[Saved entries]
=== Begin Enclosure ===

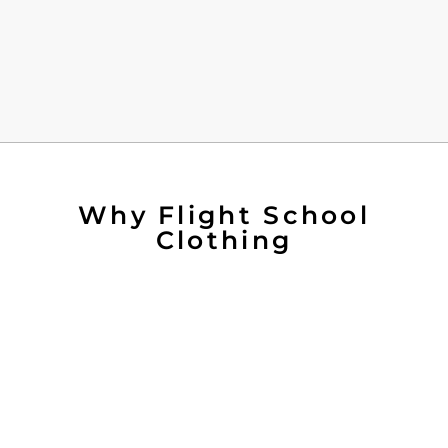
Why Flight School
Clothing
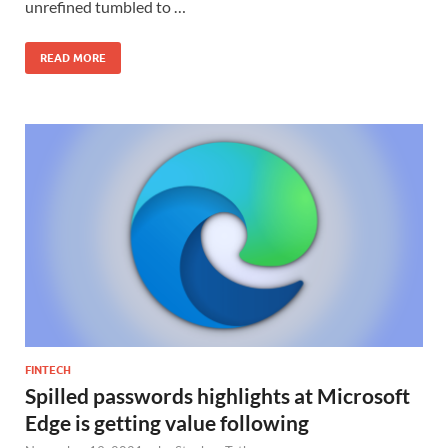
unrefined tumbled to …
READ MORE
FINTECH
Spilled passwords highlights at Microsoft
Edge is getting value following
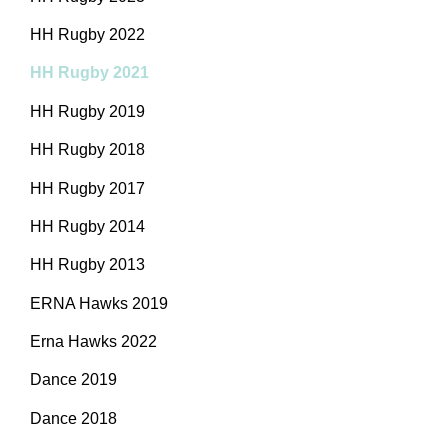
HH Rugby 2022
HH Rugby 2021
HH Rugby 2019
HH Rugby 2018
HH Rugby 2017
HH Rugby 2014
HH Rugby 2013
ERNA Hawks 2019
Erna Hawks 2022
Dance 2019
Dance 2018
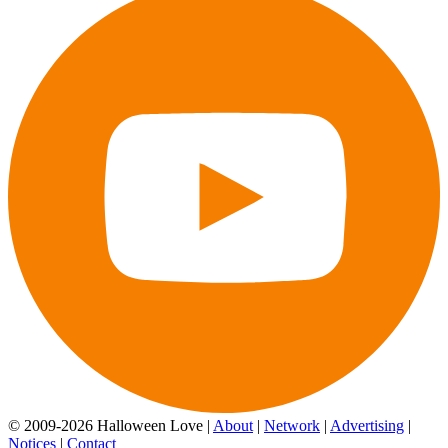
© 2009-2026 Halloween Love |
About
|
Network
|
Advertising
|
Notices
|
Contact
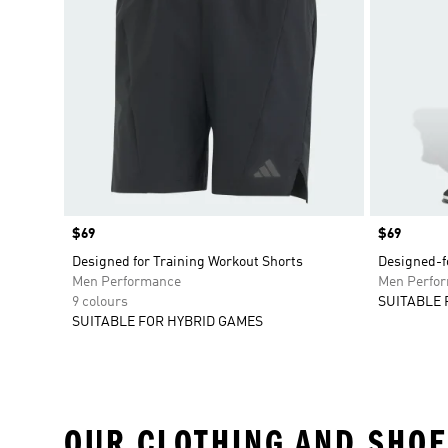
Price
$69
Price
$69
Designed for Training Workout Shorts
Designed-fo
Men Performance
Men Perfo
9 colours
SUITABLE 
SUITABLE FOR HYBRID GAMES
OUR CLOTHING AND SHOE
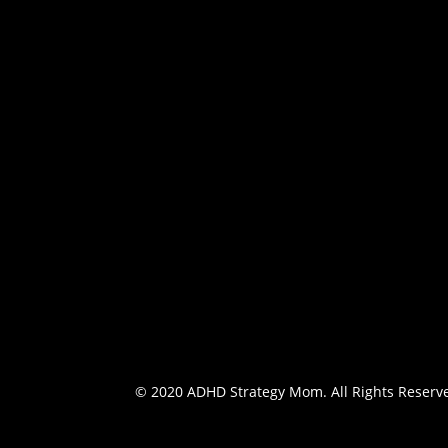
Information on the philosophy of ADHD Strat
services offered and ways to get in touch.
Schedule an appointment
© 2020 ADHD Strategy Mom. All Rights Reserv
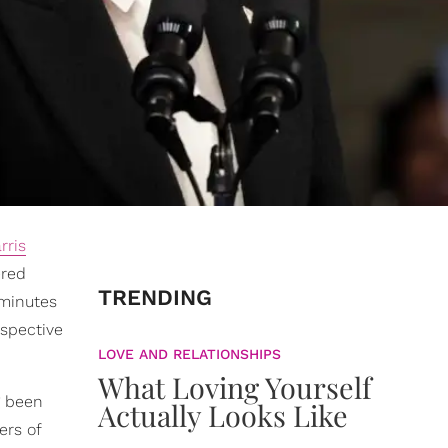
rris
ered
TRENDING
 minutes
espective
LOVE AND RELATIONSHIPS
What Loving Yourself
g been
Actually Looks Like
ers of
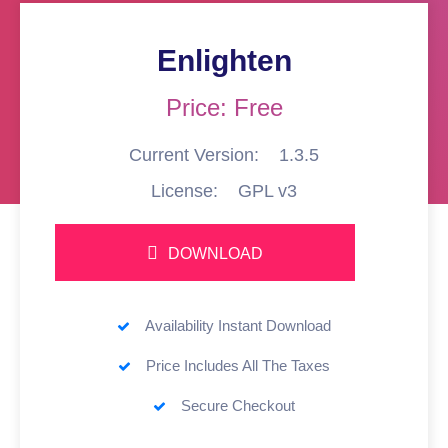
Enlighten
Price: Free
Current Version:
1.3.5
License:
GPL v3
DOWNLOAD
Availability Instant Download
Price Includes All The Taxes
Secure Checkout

=== End Enclosure ===

__Description of the task__: Starting at the line that contains "Halloween Love |", reproduce each line exactly through the end of the entries above, leaving every picture out.

__Your solution__:
© 2009-2026 Halloween Love |
About
|
Network
|
Advertising
|
Notices
|
Contact
Price
$69
Price
$69
Designed for Training Workout Shorts
Designed-fo
Men Performance
Men Perfo
9 colours
SUITABLE 
SUITABLE FOR HYBRID GAMES
OUR CLOTHING AND SHOE
Information on the philosophy of ADHD Strat
services offered and ways to get in touch.
Schedule an appointment
© 2020 ADHD Strategy Mom. All Rights Reserv
rris
ered
TRENDING
 minutes
espective
LOVE AND RELATIONSHIPS
What Loving Yourself
g been
Actually Looks Like
ers of
Enlighten
Price: Free
Current Version:
1.3.5
License:
GPL v3
DOWNLOAD
Availability Instant Download
Price Includes All The Taxes
Secure Checkout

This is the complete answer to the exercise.